[Collected data]
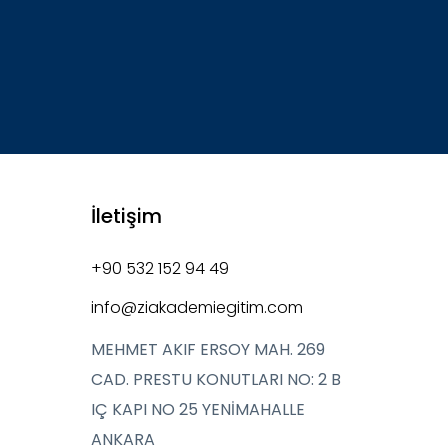
İletişim
+90 532 152 94 49
info@ziakademiegitim.com
MEHMET AKIF ERSOY MAH. 269
CAD. PRESTU KONUTLARI NO: 2 B
IÇ KAPI NO 25 YENİMAHALLE
ANKARA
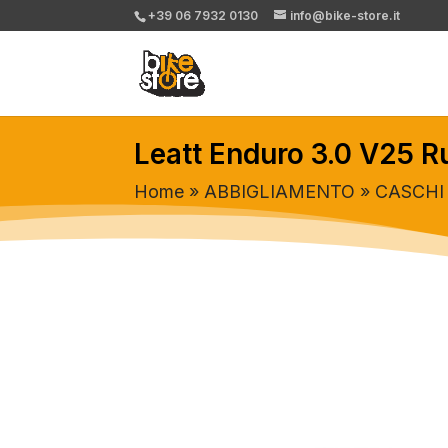
+39 06 7932 0130
info@bike-store.it
Leatt Enduro 3.0 V25 R
Home
»
ABBIGLIAMENTO
»
CASCHI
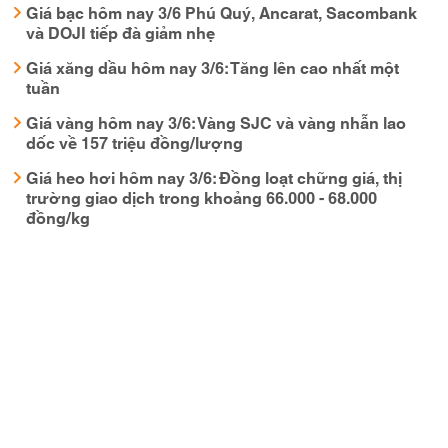
Giá bạc hôm nay 3/6 Phú Quý, Ancarat, Sacombank
và DOJI tiếp đà giảm nhẹ
Giá xăng dầu hôm nay 3/6: Tăng lên cao nhất một
tuần
Giá vàng hôm nay 3/6: Vàng SJC và vàng nhẫn lao
dốc về 157 triệu đồng/lượng
Giá heo hơi hôm nay 3/6: Đồng loạt chững giá, thị
trường giao dịch trong khoảng 66.000 - 68.000
đồng/kg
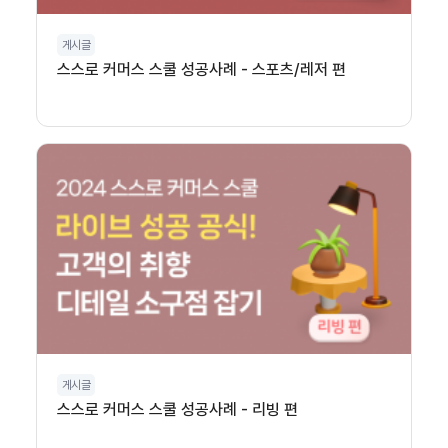
게시글
스스로 커머스 스쿨 성공사례 - 스포츠/레저 편
게시글
스스로 커머스 스쿨 성공사례 - 리빙 편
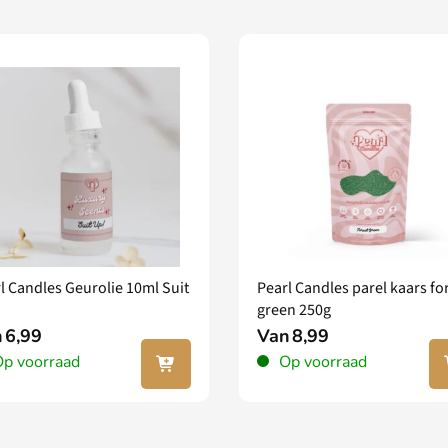
l Candles Geurolie 10ml Suit
Pearl Candles parel kaars fo
green 250g
n
6,99
Van
8,99
In jouw
In
p voorraad
Op voorraad
winkel
wi
wagen
wa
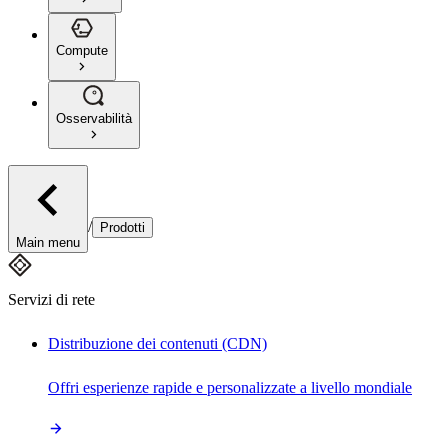
Compute
Osservabilità
/
Prodotti
Main menu
Servizi di rete
Distribuzione dei contenuti (CDN)
Offri esperienze rapide e personalizzate a livello mondiale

• [What is expected]: A word-for-word copy is needed of the lines from the line with "l Candles Geurolie 10ml Suit" through the last line of the entries above, with both ends kept and the pictures dropped.

• [Task answer]:
l Candles Geurolie 10ml Suit
Pearl Candles parel kaars fo
green 250g
n
6,99
Van
8,99
In jouw
In
p voorraad
Op voorraad
winkel
wi
wagen
wa
Compute
Osservabilità
/
Prodotti
Main menu
Servizi di rete
Distribuzione dei contenuti (CDN)
Offri esperienze rapide e personalizzate a livello mondiale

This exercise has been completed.